Other state education leaders, including USM Student Regent Langston Frazier of UMES, joined the Chancellor at the ceremony, led by Dr. Karen Olmstead, SU provost and senior vice president of academic affairs. Two USM Board of Regents members — Assistant Secretary Robert Rauch, and D’Ana Johnson, who chaired the search for SU’s new president — also lauded Wight’s leadership.

“Chuck is the right leader at the right time for Salisbury,” said Rauch. “He brings insightful and energetic leadership and has an unfaltering commitment to the students he serves. His vision for excellence and his commitment to this institution will serve SU and the USM extremely well.”

“Since taking office last July, Dr. Wight has quickly implemented his vision of collaborative leadership focused on student success,” Johnson said.

SU Student Government Association President Devin Neil, agreed: “Dr. Wight has a reputation for being the ‘student president,’ something that, as the representative of the undergraduate population, I am extremely excited about. Since the beginning of the fall semester, I have already seen the great enthusiasm he has for engaging the student body, working tirelessly to reach out and hear their needs and interests.”

Faculty and staff representatives also were enthusiastic.

“We are positioned to create and re-envision what higher education is and can be for the students, staff and faculty here,” said Dr. Jennifer Jewell of the Social Work Department, vice president of the Faculty Senate. Addressing Wight, she added: “We want you to succeed because when you succeed, the SU community succeeds.”

“SU’s path to quality and excellence has been a journey of persistence, passion and innovation,” said Stefanie Hurst, chair of the Staff Senate. “Like any great vision, its success and achievements would not have been accomplished without the support of our leadership. We look forward to working with Dr. Wight to continue the University’s practice of coming together to accomplish big things.”

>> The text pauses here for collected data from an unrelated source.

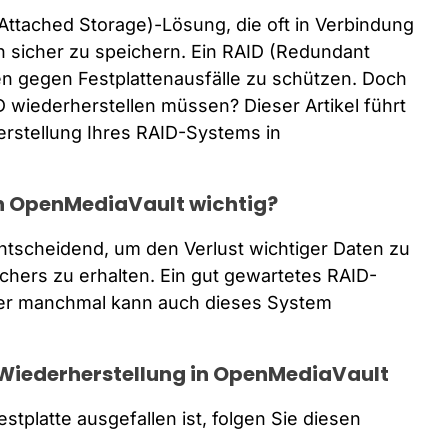
Attached Storage)-Lösung, die oft in Verbindung
n sicher zu speichern. Ein RAID (Redundant
ten gegen Festplattenausfälle zu schützen. Doch
 wiederherstellen müssen? Dieser Artikel führt
erstellung Ihres RAID-Systems in
in OpenMediaVault wichtig?
ntscheidend, um den Verlust wichtiger Daten zu
chers zu erhalten. Ein gut gewartetes RAID-
ber manchmal kann auch dieses System
-Wiederherstellung in OpenMediaVault
tplatte ausgefallen ist, folgen Sie diesen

Since coming to Salisbury with his wife, Victoria Rasmussen, Wight has immersed himself in the region. He is part of Leadership Maryland’s Class of 2019 and is active in the Greater Salisbury Committee, the Salisbury Area and Greater Ocean City chambers of commerce, Junior Achievement of the Eastern Shore, Big Brothers Big Sisters of the Eastern Shore, the NAACP and other organizations promoting economic development and quality of life in Salisbury and the state.

His background in higher education spans some 35 years. He earned his B.S. in chemistry at the University of Virginia in 1977 and his Ph.D. at Caltech in 1982. Following two years as a postdoctoral research associate at the University of Colorado, he was appointed assistant professor of chemistry at the University of Utah and rose to professor. A physical chemist, he researched the chemistry of explosives and propellants.

Between 1999 and 2012, Wight held a host of administrative and leadership roles at Utah, including Academic Senate president, coordinator of web-based instruction, associate dean of undergraduate instruction, assistant vice president of continuing education, associate vice president of academic affairs, and Graduate School dean. From 2013-2018, he served his first presidency at Weber State University, a public regional campus in Utah with some 28,000 students.

At SU, he is excited about continuing to spark an interest in learning among young people and provide them with the resources to succeed — goals that have driven him throughout his career.

“This institution is in great shape,” he said. “It is highly ranked, and it’s on all the best value lists. The faculty and staff are highly dedicated, the students are highly successful, and the campus is spectacular. … Thank you for placing your trust in me as its president.”